At the end of 2017, as part of its effort to end certain Obama-era rules, the new Republican majority National Labor Relations Board overturned the joint employer standard established under Obama. According to the NLRB’s decision in Hy-Brand Indus. Contractors, Ltd. and Brandt Construction Co., in order to find a “joint employer relationship,” two entities must share actual control (verses a mere reservation of a right to control) the essential terms and conditions of employment (e.g. hiring, firing, supervision, compensation, etc). and that control must be “direct and immediate” verses merely indirect.
This week, the NLRB vacated its decision in Hy-Brand, after the inspector general issued a report condemning a member of the NLRB for improperly participating in the case. This means that the 2015 test established in the Browning-Ferris Industries of California, Inc. d/b/a BFINewby Island Recyclery decision, once again governs whether two entities constitute joint employers.

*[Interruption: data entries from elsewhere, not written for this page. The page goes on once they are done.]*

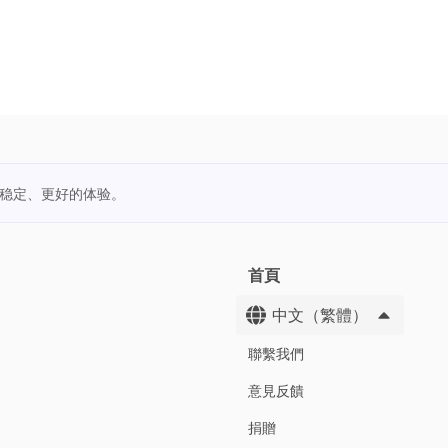
更稳定、更好的体验。
首頁
中文（繁體）
聯繫我們
意見反饋
捐贈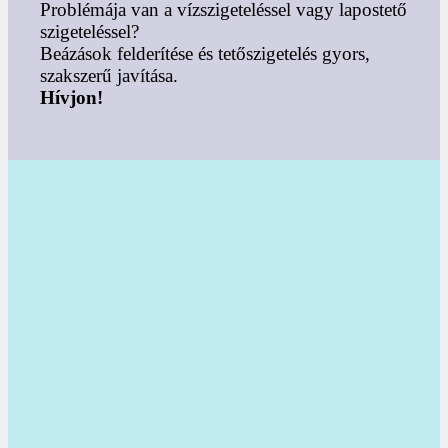
Problémája van a vízszigeteléssel vagy lapostető
szigeteléssel?
Beázások felderítése és tetőszigetelés gyors,
szakszerű javítása.
Hívjon!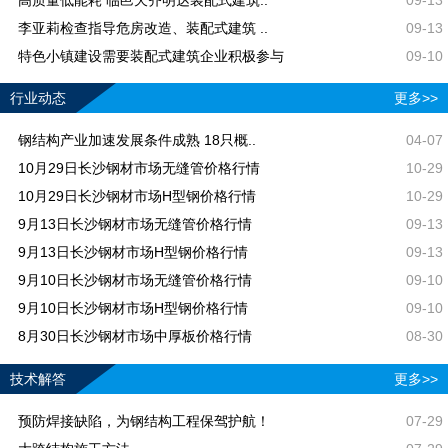
李亚莉检查指导危房改造、装配式建筑 ..
09-13
特色小镇建设需要装配式建筑企业积极参与
09-10
行业动态
更多>>
钢结构产业加速发展条件成熟 18只概..
04-07
10月29日长沙钢材市场无缝管价格行情
10-29
10月29日长沙钢材市场H型钢价格行情
10-29
9月13日长沙钢材市场无缝管价格行情
09-13
9月13日长沙钢材市场H型钢价格行情
09-13
9月10日长沙钢材市场无缝管价格行情
09-10
9月10日长沙钢材市场H型钢价格行情
09-10
8月30日长沙钢材市场中厚板价格行情
08-30
技术解答
更多>>
预防焊接缺陷，为钢结构工程保驾护航！
07-29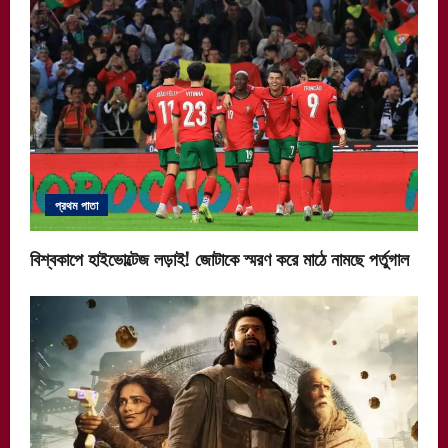
প্রথম পাতা
বিশ্বকাপে হাইভোল্টেজ লড়াই! জোটাকে স্মরণ করে মাঠে নামছে পর্তুগাল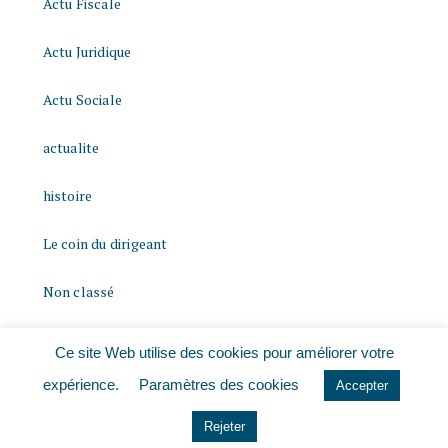
Actu Fiscale
Actu Juridique
Actu Sociale
actualite
histoire
Le coin du dirigeant
Non classé
quizz
Ce site Web utilise des cookies pour améliorer votre
expérience.
Paramètres des cookies
Accepter
Rejeter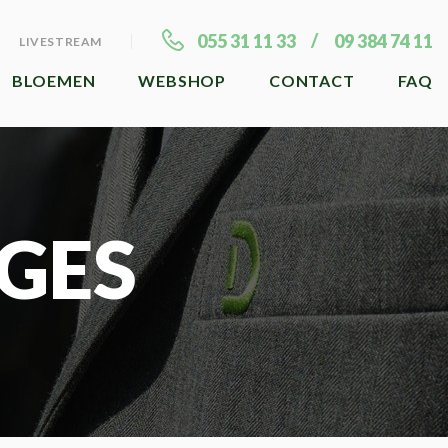
055 31 11 33
09 384 74 11
LIVESTREAM
BLOEMEN
WEBSHOP
CONTACT
FAQ
GES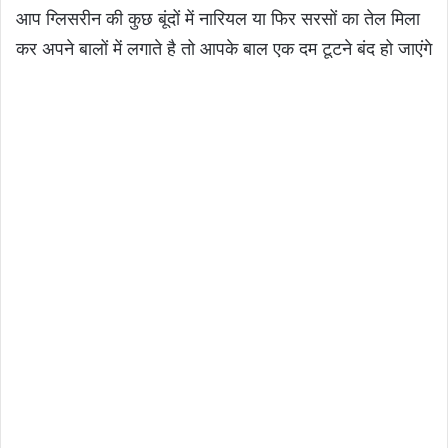
आप ग्लिसरीन की कुछ बूंदों में नारियल या फिर सरसों का तेल मिला
कर अपने बालों में लगाते है तो आपके बाल एक दम टूटने बंद हो जाएंगे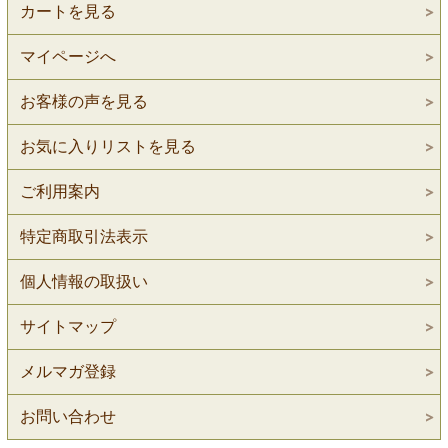
カートを見る
マイページへ
お客様の声を見る
お気に入りリストを見る
ご利用案内
特定商取引法表示
個人情報の取扱い
サイトマップ
メルマガ登録
お問い合わせ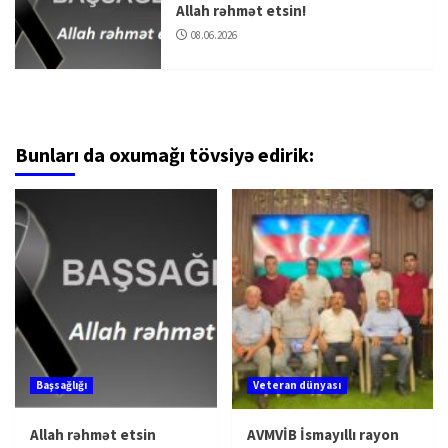
Allah rəhmət etsin!
08.06.2026
Bunları da oxumağı tövsiyə edirik:
Başsağlığı
Veteran dünyası
Allah rəhmət etsin
AVMVİB İsmayıllı rayon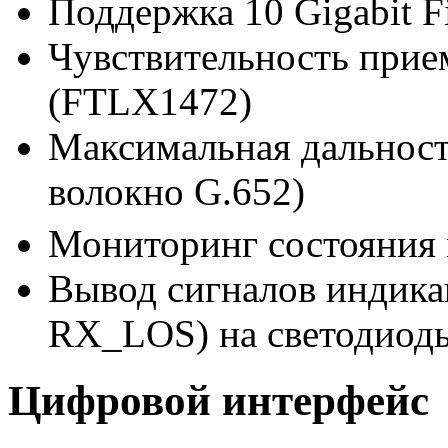
Поддержка 10 Gigabit F
Чувствительность прием
(FTLX1472)
Максимальная дальност
волокно G.652)
Мониторинг состояния
Вывод сигналов индикац
RX_LOS
) на светодиод
Цифровой интерфейс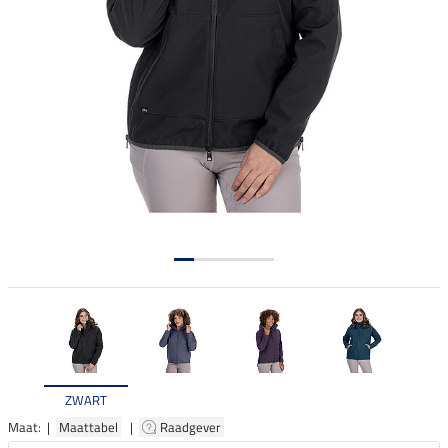
ZWART
Maat: |
Maattabel
|
Raadgever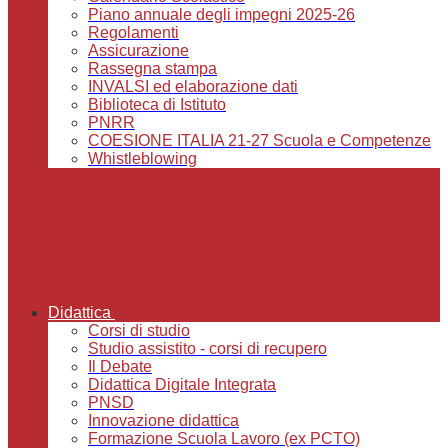
Piano annuale degli impegni 2025-26
Regolamenti
Assicurazione
Rassegna stampa
INVALSI ed elaborazione dati
Biblioteca di Istituto
PNRR
COESIONE ITALIA 21-27 Scuola e Competenze
Whistleblowing
Didattica
Corsi di studio
Studio assistito - corsi di recupero
Il Debate
Didattica Digitale Integrata
PNSD
Innovazione didattica
Formazione Scuola Lavoro (ex PCTO)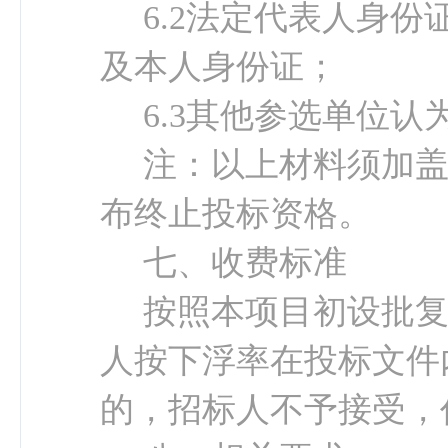
6.2法定代表人身
及本人身份证；
6.
3
其他参选单位认
注：以上材料须加
布终止投标资格。
七、收费标准
按照
本项目初设批
人
按下浮率在投标文件
的，招标人不予接受，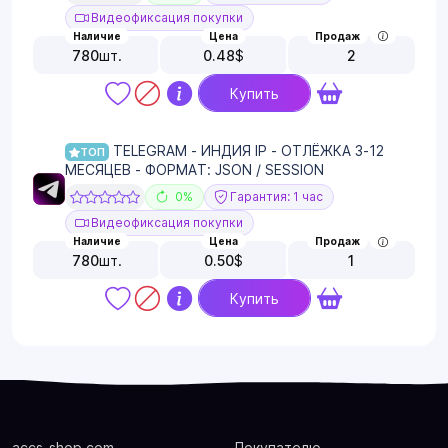
Видеофиксация покупки
Наличие
Цена
Продаж
780
шт.
0.48
$
2
Купить
TELEGRAM - ИНДИЯ IP - ОТЛЁЖКА 3-12
ТОП
МЕСЯЦЕВ - ФОРМАТ: JSON / SESSION
0%
Гарантия: 1 час
Видеофиксация покупки
Наличие
Цена
Продаж
780
шт.
0.50
$
1
Купить
accs-shop.com
Покупателю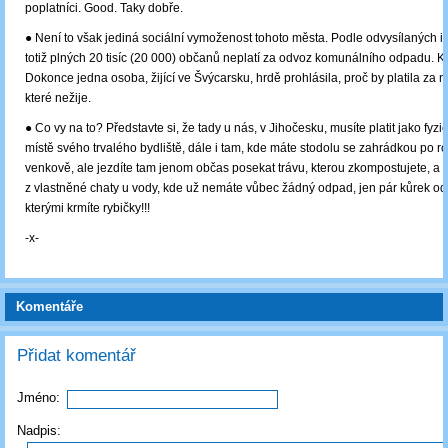
poplatníci. Good. Taky dobře.
● Není to však jediná sociální vymoženost tohoto města. Podle odvysílaných i
totiž plných 20 tisíc (20 000) občanů neplatí za odvoz komunálního odpadu. Ký
Dokonce jedna osoba, žijící ve Švýcarsku, hrdě prohlásila, proč by platila za n
které nežije.
● Co vy na to? Představte si, že tady u nás, v Jihočesku, musíte platit jako fyz
místě svého trvalého bydliště, dále i tam, kde máte stodolu se zahrádkou po r
venkově, ale jezdíte tam jenom občas posekat trávu, kterou zkompostujete, a do
z vlastněné chaty u vody, kde už nemáte vůbec žádný odpad, jen pár kůrek od
kterými krmíte rybičky!!!
-x-
Komentáře
Přidat komentář
Jméno:
Nadpis: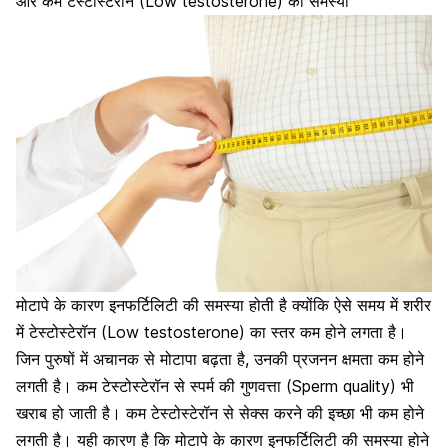
और कम टेस्टोस्टेरॉन (Low testosterone) की समस्या
मोटापे के कारण इनफर्टिलिटी की समस्या होती है क्योंकि ऐसे समय में शरीर
में टेस्टोस्टेरॉन (Low testosterone) का स्तर कम होने लगता है।
जिन पुरुषों में अचानक से मोटापा बढ़ता है, उनकी प्रजनन क्षमता कम होने
लगती है। कम टेस्टोस्टेरॉन से स्पर्म की गुणवत्ता (Sperm quality) भी
खराब हो जाती है। कम टेस्टोस्टेरॉन से सेक्स करने की इच्छा भी कम होने
लगती है। यही कारण है कि मोटापे के कारण इनफर्टिलिटी की समस्या होने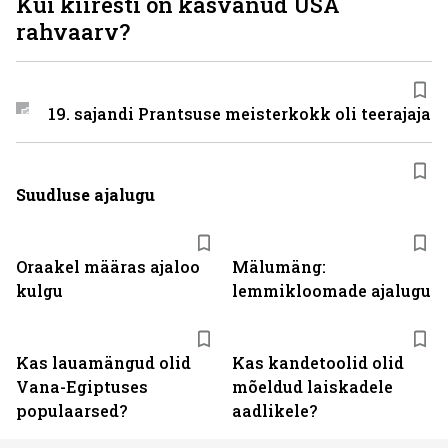
Kui kiiresti on kasvanud USA
rahvaarv?
19. sajandi Prantsuse meisterkokk oli teerajaja
Suudluse ajalugu
Oraakel määras ajaloo
Mälumäng:
kulgu
lemmikloomade ajalugu
Kas lauamängud olid
Kas kandetoolid olid
Vana-Egiptuses
mõeldud laiskadele
populaarsed?
aadlikele?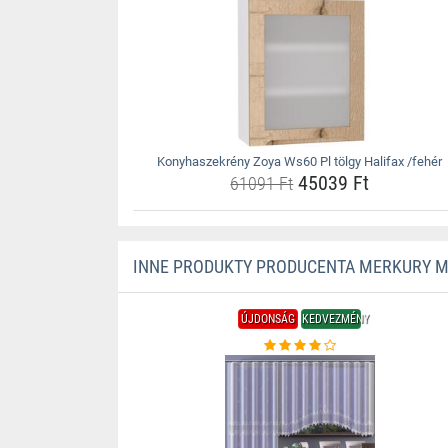
Konyhaszekrény Zoya Ws60 Pl tölgy Halifax /fehér
45039 Ft
61091 Ft
INNE PRODUKTY PRODUCENTA MERKURY 
ÚJDONSÁG
KEDVEZMÉNY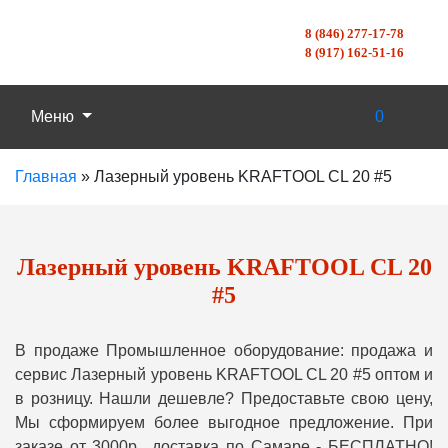
8 (846) 277-17-78
8 (917) 162-51-16
Меню
0
Главная
»
Лазерный уровень KRAFTOOL CL 20 #5
Лазерный уровень KRAFTOOL CL 20
#5
В продаже Промышленное оборудование: продажа и
сервис Лазерный уровень KRAFTOOL CL 20 #5 оптом и
в розницу. Нашли дешевле? Предоставьте свою цену,
Мы сформируем более выгодное предложение. При
заказе от 3000р., доставка по Самаре - БЕСПЛАТНО!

Under the Browning-Ferris test, two or more entities are joint employers of a single workforce if (1) they are both employers within the meaning of the common law; and (2) they share or codetermine those matters governing the essential terms and conditions of employment. In evaluating whether an employer possesses sufficient control over employees to qualify as a joint employer, the considers, among other factors, whether an employer has exercised control over terms and conditions of employment indirectly through an intermediary, or whether it has reserved the authority to do so.
The reversion back to this more relaxed standard means that employers who employ workers through temporary agencies, or who utilize franchises or subcontractors to conduct business, are more likely to be viewed by the NLRB as a joint employer – that is until it changes its mind again!